| What the exercise asks |
Each line from the one containing "search (1118, 36)" to the end of the entries below must be restated exactly, and no other line should appear.

| Material to process |
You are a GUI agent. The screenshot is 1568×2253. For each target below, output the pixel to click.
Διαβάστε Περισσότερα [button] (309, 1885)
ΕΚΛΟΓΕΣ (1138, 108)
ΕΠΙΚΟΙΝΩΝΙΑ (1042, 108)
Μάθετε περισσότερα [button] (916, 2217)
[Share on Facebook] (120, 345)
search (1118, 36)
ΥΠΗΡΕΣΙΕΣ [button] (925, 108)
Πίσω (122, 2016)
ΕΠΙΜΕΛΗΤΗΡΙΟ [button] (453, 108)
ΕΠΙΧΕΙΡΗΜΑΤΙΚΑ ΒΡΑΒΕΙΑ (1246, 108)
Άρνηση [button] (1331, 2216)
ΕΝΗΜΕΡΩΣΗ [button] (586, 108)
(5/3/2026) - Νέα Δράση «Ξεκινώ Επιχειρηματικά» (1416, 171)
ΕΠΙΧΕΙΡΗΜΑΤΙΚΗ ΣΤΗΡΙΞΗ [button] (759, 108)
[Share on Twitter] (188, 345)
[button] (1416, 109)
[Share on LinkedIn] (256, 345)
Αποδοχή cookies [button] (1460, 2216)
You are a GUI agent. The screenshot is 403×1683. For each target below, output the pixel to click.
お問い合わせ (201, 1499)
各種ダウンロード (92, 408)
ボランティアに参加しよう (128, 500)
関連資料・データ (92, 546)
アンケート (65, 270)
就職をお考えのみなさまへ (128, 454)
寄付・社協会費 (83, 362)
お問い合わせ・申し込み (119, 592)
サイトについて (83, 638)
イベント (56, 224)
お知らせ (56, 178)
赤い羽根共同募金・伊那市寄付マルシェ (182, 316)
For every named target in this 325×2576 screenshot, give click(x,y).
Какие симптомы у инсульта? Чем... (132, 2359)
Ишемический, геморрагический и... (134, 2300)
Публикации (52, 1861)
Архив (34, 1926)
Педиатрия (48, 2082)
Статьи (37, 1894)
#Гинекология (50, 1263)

| Exercise response |
search (1118, 36)
ΥΠΗΡΕΣΙΕΣ [button] (925, 108)
Πίσω (122, 2016)
ΕΠΙΜΕΛΗΤΗΡΙΟ [button] (453, 108)
ΕΠΙΧΕΙΡΗΜΑΤΙΚΑ ΒΡΑΒΕΙΑ (1246, 108)
Άρνηση [button] (1331, 2216)
ΕΝΗΜΕΡΩΣΗ [button] (586, 108)
(5/3/2026) - Νέα Δράση «Ξεκινώ Επιχειρηματικά» (1416, 171)
ΕΠΙΧΕΙΡΗΜΑΤΙΚΗ ΣΤΗΡΙΞΗ [button] (759, 108)
[Share on Twitter] (188, 345)
[button] (1416, 109)
[Share on LinkedIn] (256, 345)
Αποδοχή cookies [button] (1460, 2216)
You are a GUI agent. The screenshot is 403×1683. For each target below, output the pixel to click.
お問い合わせ (201, 1499)
各種ダウンロード (92, 408)
ボランティアに参加しよう (128, 500)
関連資料・データ (92, 546)
アンケート (65, 270)
就職をお考えのみなさまへ (128, 454)
寄付・社協会費 (83, 362)
お問い合わせ・申し込み (119, 592)
サイトについて (83, 638)
イベント (56, 224)
お知らせ (56, 178)
赤い羽根共同募金・伊那市寄付マルシェ (182, 316)
For every named target in this 325×2576 screenshot, give click(x,y).
Какие симптомы у инсульта? Чем... (132, 2359)
Ишемический, геморрагический и... (134, 2300)
Публикации (52, 1861)
Архив (34, 1926)
Педиатрия (48, 2082)
Статьи (37, 1894)
#Гинекология (50, 1263)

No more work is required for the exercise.